Desde o final de 2024, o braço de private banking do BBVA na Suíça tem aconselhado discretamente seus clientes a adicionar Bitcoin e Ether às suas carteiras. De acordo com Philippe Meyer, que lidera soluções digitais e blockchain no BBVA Suíça, clientes ricos devem alocar entre 3% e 7% de seus portfólios em criptomoedas. Segundo relatórios, esse conselho visa aumentar os retornos sem expor os investidores a riscos excessivos.
O BBVA começou a realizar negociações de criptomoedas em 2021 para alguns clientes. Em setembro de 2024, Meyer afirma que o banco começou a recomendar formalmente uma participação de 3% em Bitcoin em portfólios equilibrados. Agora, clientes com maior tolerância ao risco podem investir até 7% em ativos digitais, refletindo a crescente confiança do BBVA nas criptomoedas como uma opção convencional.
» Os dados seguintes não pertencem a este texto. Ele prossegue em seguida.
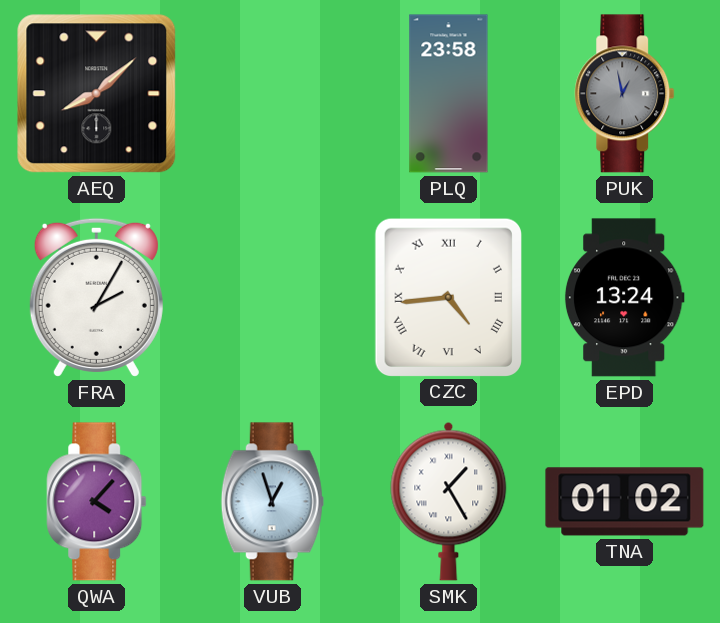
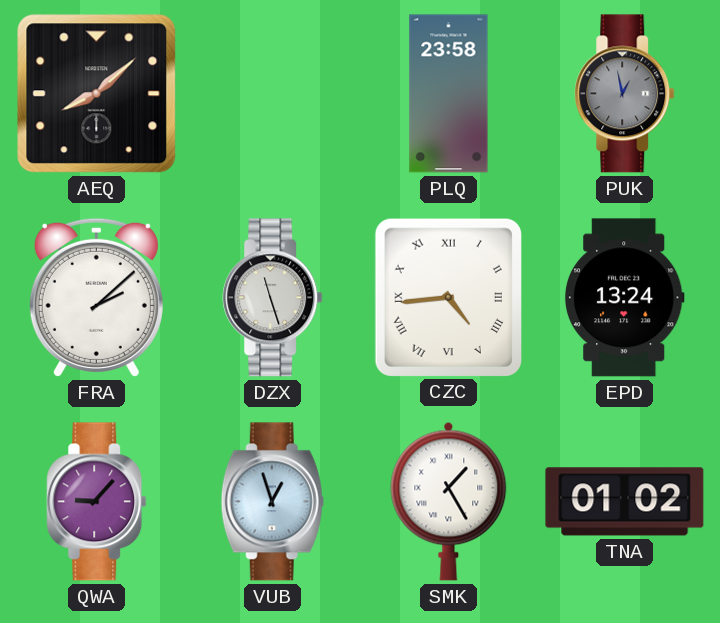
FRA: 2:05 -> 2:08
DZX: none -> 11:27
QWA: 4:07 -> 9:07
Muitos clientes têm respondido bem até agora. Meyer observa que mesmo uma pequena alocação de 3% “já melhora o desempenho” de um portfólio diversificado e “você não está assumindo um grande risco” nesse nível. Oscilações de curto prazo ainda ocorrem—os mercados de criptomoedas podem cair 20% em uma semana—mas os clientes privados parecem prontos para enfrentar essas ondas em busca de ganhos maiores.
O regulamento de Mercados em Criptoativos da Europa (MiCA) entrou em vigor no final de dezembro de 2024. Este conjunto de regras governa emissores de tokens e prestadores de serviços em toda a UE. No entanto, a Autoridade Europeia dos Valores Mobiliários e dos Mercados relata que 95% dos bancos da UE evitam atividades com criptomoedas. O BBVA se destaca: em março de 2025, o regulador de valores mobiliários da Espanha deu aprovação formal para oferecer negociação de Bitcoin e Ether no país.
O BBVA planeja lançar recursos de compra, venda e gestão de portfólio em seu aplicativo móvel existente nos próximos meses. O lançamento começará com clientes selecionados antes de se expandir mais amplamente. Enquanto bancos rivais como o Santander exploram suas próprias stablecoins—vinculadas a dólares e euros—a iniciativa do BBVA pode estimular uma onda de serviços de criptomoedas convencionais. Por enquanto, apenas clientes de alto patrimônio líquido recebem esse conselho sobre criptomoedas. Mas se as alocações gerarem retornos sólidos e o BBVA resistir a eventuais quedas de mercado, outros bancos podem seguir o exemplo. Isso daria a mais investidores a chance de incluir criptomoedas ao lado de ações, títulos e imóveis. O verdadeiro teste virá se o Bitcoin ou o Ether caírem drasticamente. Se o plano cauteloso do BBVA se mantiver sob estresse, ele pode remodelar a forma como as finanças convencionais tratam os ativos digitais.